*DIRECTIONS FOR THIS TASK:* Please count the lines of the data that contain "Secmotic" and state only the total.

*RECORD EXCERPTS:*
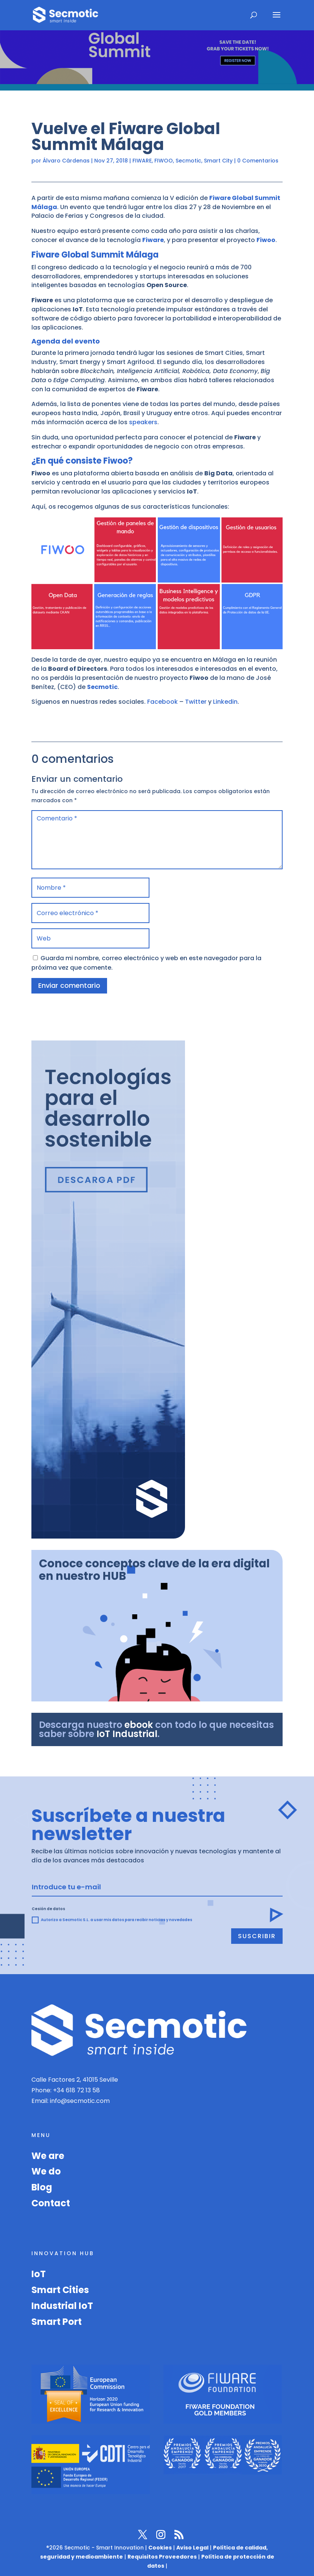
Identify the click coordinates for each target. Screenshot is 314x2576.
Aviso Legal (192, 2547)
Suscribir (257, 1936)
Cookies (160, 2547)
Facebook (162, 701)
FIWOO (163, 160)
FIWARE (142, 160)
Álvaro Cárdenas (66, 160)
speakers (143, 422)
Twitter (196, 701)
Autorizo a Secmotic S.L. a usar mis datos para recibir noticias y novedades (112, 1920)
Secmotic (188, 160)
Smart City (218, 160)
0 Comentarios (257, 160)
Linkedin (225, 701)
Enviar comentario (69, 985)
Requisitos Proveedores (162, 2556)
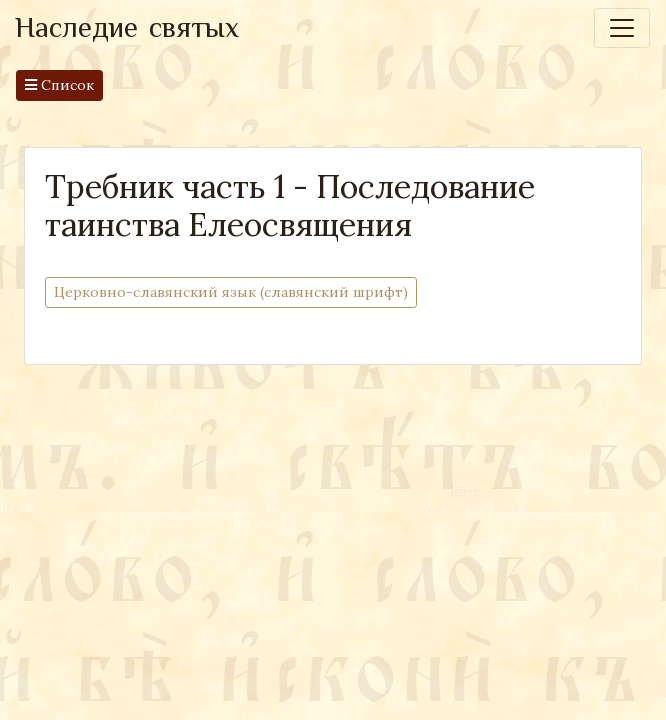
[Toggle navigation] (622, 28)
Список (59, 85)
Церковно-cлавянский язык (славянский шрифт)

*SOLUTION TO THIS PROBLEM:* 2